I have a fastq (negetive control generated using shotgun metagenome sequencing) file that seems to be contaminated by some sequences contaminating my reagents during library preparation. Few of those reads are also present in positive samples. Now, i would like to subtract only those contamination reads from final analysis. How I can remove those reads?
Could you please share the "reformat.sh" code. Also, my file format like this : negative control in two fastq file(fq1,fq2) and i have true positive sample in another two fastq (fqq1, fqq2) file. Now i would like to subtract those negative control reads from positive reads. Do you think it will work?
Let us stick to this thread (don't respond to your posts in other threads) so we are not creating unnecessary cross links.
reformat.sh
is part of BBMap suite which you can download using the link included.I think the best solution is to align the file1 against file 2 and then only keep/select those reads that do not map from file 1. I hope your contaminant is very different from species of interest otherwise none of this is going to work.
If you don't know how to do this then let me know.
yes, i have merged those positive control reads by using : $ cat R1.fastq R2.fastq > merge_R1_R2.fastq and i have merged all negative control reads also in similar way.
Could you please let me know what should be my next step? How can i mapped those one against other?
For species point of view it will not change I think. I have shotgun metagenome data and i am removing only lab reagents contamination reads so do you think could it be a problem? Moreover, i rarely saw people hardly care about those reads but from my point of view one should consider those reads carefully.
If the contamination is not from a single species and if the contaminants are similar to your own data then you will lose a lot of reads. If the contamination could have been avoided in the first place then you should really be repeating this experiment. Following is an experiment and may not work at all. Use at your risk.
Thanks for your reply. Repeating the experiment is not possible as the patients samples not easy to obtain. I agreed with you that if the contaminant reads and true signal reads are exactly similar then there is high chance to lose the reads. But let's say contaminant and true signal have same species but the while sequencing there must be difference in number of reads. And while specie identification of those reads using any kraken or kaiju you can obtain some ture signals which are from positive samples. On the other hand if i keep those reads which are coming from contaminants and also present in positive samples, it will over representative a particular species, which is not a true picture.

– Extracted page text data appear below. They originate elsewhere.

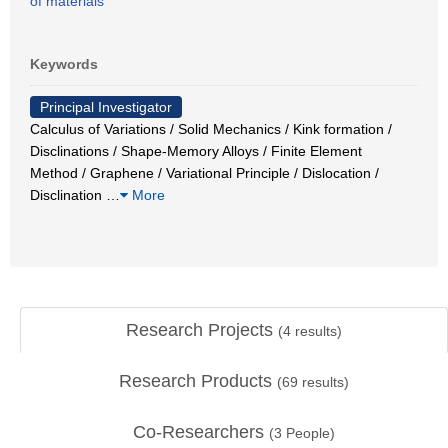
of materials
Keywords
Principal Investigator
Calculus of Variations / Solid Mechanics / Kink formation /
Disclinations / Shape-Memory Alloys / Finite Element
Method / Graphene / Variational Principle / Dislocation /
Disclination
…
More
Research Projects
(
4
results)
Research Products
(
69
results)
Co-Researchers
(
3
People)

With patient samples you have to do the best you can. Did you try the method I posted above?
That does not sound promising. Even if there is a difference in number how would you incorporate that information in your analysis.

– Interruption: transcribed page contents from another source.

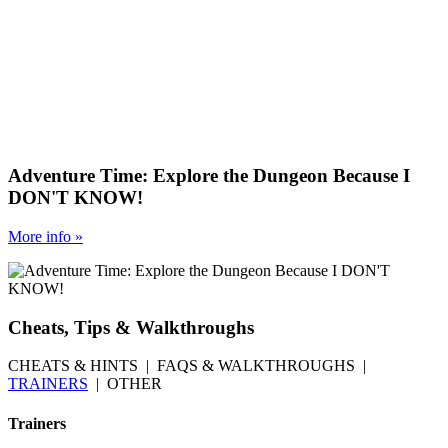
Adventure Time: Explore the Dungeon Because I
DON'T KNOW!
More
info
»
Cheats, Tips & Walkthroughs
CHEATS & HINTS | FAQS & WALKTHROUGHS |
TRAINERS
| OTHER
Trainers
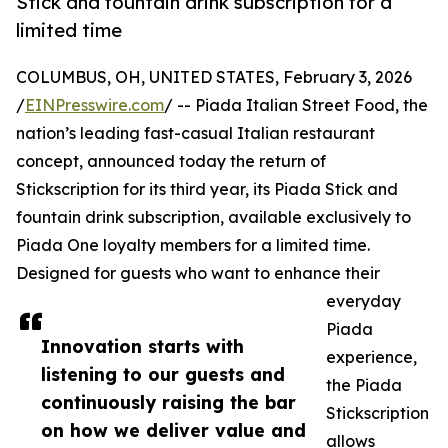
Stick and fountain drink subscription for a
limited time
COLUMBUS, OH, UNITED STATES, February 3, 2026
/
EINPresswire.com
/ -- Piada Italian Street Food, the
nation’s leading fast-casual Italian restaurant
concept, announced today the return of
Stickscription for its third year, its Piada Stick and
fountain drink subscription, available exclusively to
Piada One loyalty members for a limited time.
Designed for guests who want to enhance their
everyday
Piada
Innovation starts with
experience,
listening to our guests and
the Piada
continuously raising the bar
Stickscription
on how we deliver value and
allows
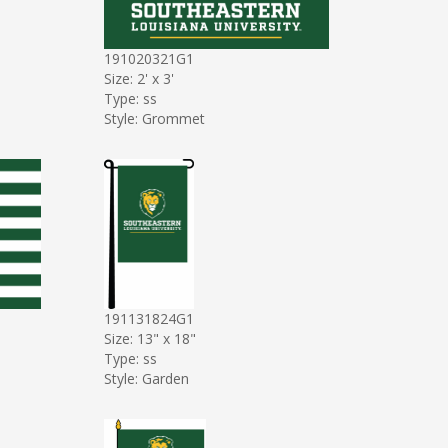
191020321G1
Size: 2' x 3'
Type: ss
Style: Grommet
191131824G1
Size: 13" x 18"
Type: ss
Style: Garden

No i did not try yet. I will have a try. My guess was the reads which is coming from negative control(mainly from kit and reagents) that must be present in positive control as well. So if I remove particular those reads and the remaining will be from positive control. But i am not sure that i am right track or not.
@genomax i tried as per your suggestion but could not make any improvement in reads for the negative control. Do you have any other suggestion/idea?